--- Data for processing ---
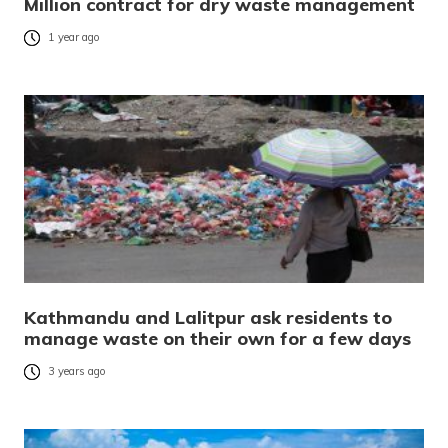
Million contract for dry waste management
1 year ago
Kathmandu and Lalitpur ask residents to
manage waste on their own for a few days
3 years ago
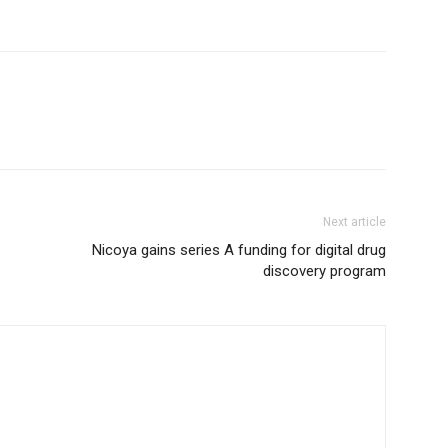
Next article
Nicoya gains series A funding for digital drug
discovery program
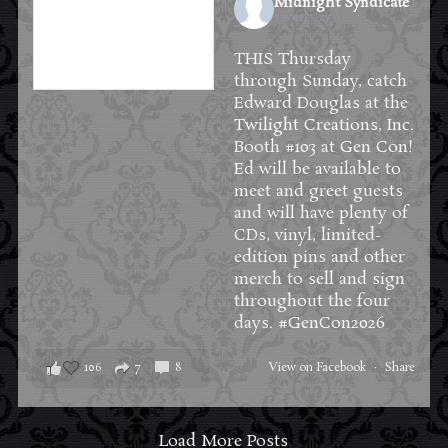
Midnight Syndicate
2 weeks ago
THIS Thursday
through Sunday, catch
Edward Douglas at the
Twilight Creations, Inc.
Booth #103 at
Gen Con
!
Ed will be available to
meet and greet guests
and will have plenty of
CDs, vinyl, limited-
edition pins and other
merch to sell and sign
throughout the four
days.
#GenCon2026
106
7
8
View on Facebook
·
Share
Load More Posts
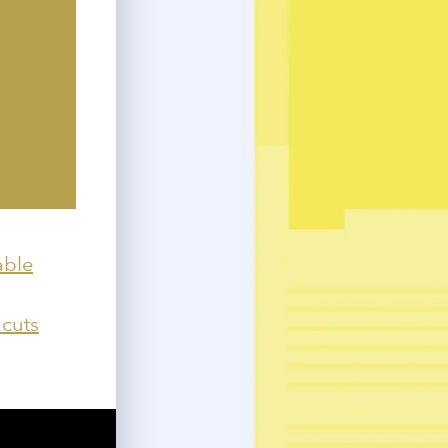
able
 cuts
...
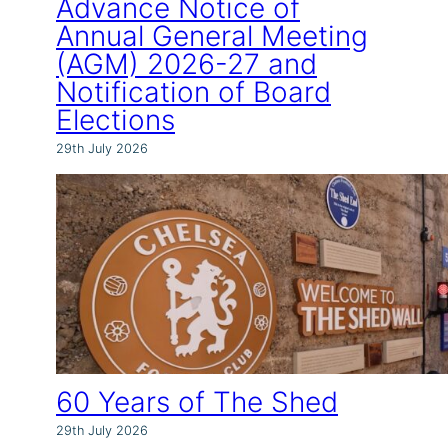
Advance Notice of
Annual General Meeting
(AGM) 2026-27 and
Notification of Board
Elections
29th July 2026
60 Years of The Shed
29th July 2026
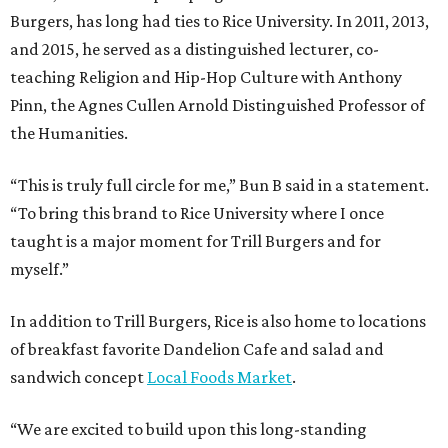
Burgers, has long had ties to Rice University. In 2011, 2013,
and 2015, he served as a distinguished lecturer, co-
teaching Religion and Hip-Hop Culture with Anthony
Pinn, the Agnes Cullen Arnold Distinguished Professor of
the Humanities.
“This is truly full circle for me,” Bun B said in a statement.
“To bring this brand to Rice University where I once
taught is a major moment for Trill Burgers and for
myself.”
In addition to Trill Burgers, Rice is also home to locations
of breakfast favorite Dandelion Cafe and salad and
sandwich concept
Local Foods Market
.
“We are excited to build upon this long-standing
---
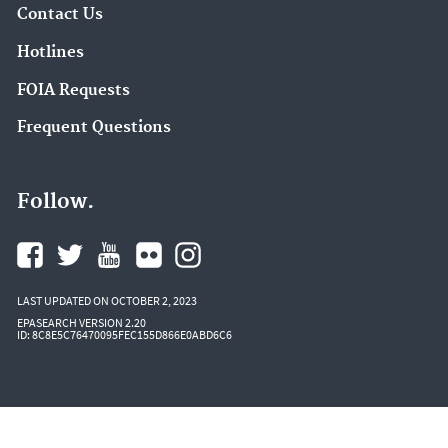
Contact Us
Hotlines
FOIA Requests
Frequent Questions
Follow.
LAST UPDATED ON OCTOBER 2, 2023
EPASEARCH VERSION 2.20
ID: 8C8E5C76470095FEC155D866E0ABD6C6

--- Work required ---
Looking at the entries, how many lines contain the string "University"? The answer is that number alone.

--- Task response ---
2